● PROVIDED DATA:
((
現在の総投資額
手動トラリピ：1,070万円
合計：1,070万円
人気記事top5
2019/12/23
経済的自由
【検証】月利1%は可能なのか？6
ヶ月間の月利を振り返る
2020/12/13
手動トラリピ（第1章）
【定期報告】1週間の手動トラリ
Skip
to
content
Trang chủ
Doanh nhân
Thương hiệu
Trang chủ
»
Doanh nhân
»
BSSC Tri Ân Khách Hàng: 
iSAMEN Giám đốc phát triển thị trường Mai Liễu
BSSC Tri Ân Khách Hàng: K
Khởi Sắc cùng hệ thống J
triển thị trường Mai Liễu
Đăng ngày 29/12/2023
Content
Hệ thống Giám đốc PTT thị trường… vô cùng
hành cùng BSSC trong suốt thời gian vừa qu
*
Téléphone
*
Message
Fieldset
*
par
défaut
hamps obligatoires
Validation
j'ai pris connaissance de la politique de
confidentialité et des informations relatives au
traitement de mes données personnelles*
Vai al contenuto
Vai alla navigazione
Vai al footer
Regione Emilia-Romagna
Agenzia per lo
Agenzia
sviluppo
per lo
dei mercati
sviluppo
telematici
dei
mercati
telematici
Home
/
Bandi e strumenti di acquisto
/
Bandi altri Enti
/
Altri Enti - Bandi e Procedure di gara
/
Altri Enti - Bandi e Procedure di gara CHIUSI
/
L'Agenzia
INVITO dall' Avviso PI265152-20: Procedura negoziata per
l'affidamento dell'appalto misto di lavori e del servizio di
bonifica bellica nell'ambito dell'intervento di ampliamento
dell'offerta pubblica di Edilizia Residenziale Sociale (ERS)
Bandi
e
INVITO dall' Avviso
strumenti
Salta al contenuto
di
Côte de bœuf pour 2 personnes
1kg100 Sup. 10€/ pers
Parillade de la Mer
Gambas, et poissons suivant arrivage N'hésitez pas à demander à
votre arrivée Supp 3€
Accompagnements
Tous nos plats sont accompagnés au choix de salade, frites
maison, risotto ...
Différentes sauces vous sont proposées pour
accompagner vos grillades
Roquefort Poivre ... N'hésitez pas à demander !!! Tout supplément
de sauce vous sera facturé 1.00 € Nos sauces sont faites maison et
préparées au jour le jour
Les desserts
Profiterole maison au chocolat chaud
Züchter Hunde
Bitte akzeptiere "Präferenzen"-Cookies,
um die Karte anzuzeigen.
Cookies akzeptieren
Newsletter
))
● WHAT YOU HAVE TO DO: Output the entire listing above, character for character.

● WRITTEN ANSWER:
現在の総投資額
手動トラリピ：1,070万円
合計：1,070万円
人気記事top5
2019/12/23
経済的自由
【検証】月利1%は可能なのか？6
ヶ月間の月利を振り返る
2020/12/13
手動トラリピ（第1章）
【定期報告】1週間の手動トラリ
Skip
to
content
Trang chủ
Doanh nhân
Thương hiệu
Trang chủ
»
Doanh nhân
»
BSSC Tri Ân Khách Hàng: 
iSAMEN Giám đốc phát triển thị trường Mai Liễu
BSSC Tri Ân Khách Hàng: K
Khởi Sắc cùng hệ thống J
triển thị trường Mai Liễu
Đăng ngày 29/12/2023
Content
Hệ thống Giám đốc PTT thị trường… vô cùng
hành cùng BSSC trong suốt thời gian vừa qu
*
Téléphone
*
Message
Fieldset
*
par
défaut
hamps obligatoires
Validation
j'ai pris connaissance de la politique de
confidentialité et des informations relatives au
traitement de mes données personnelles*
Vai al contenuto
Vai alla navigazione
Vai al footer
Regione Emilia-Romagna
Agenzia per lo
Agenzia
sviluppo
per lo
dei mercati
sviluppo
telematici
dei
mercati
telematici
Home
/
Bandi e strumenti di acquisto
/
Bandi altri Enti
/
Altri Enti - Bandi e Procedure di gara
/
Altri Enti - Bandi e Procedure di gara CHIUSI
/
L'Agenzia
INVITO dall' Avviso PI265152-20: Procedura negoziata per
l'affidamento dell'appalto misto di lavori e del servizio di
bonifica bellica nell'ambito dell'intervento di ampliamento
dell'offerta pubblica di Edilizia Residenziale Sociale (ERS)
Bandi
e
INVITO dall' Avviso
strumenti
Salta al contenuto
di
Côte de bœuf pour 2 personnes
1kg100 Sup. 10€/ pers
Parillade de la Mer
Gambas, et poissons suivant arrivage N'hésitez pas à demander à
votre arrivée Supp 3€
Accompagnements
Tous nos plats sont accompagnés au choix de salade, frites
maison, risotto ...
Différentes sauces vous sont proposées pour
accompagner vos grillades
Roquefort Poivre ... N'hésitez pas à demander !!! Tout supplément
de sauce vous sera facturé 1.00 € Nos sauces sont faites maison et
préparées au jour le jour
Les desserts
Profiterole maison au chocolat chaud
Züchter Hunde
Bitte akzeptiere "Präferenzen"-Cookies,
um die Karte anzuzeigen.
Cookies akzeptieren
Newsletter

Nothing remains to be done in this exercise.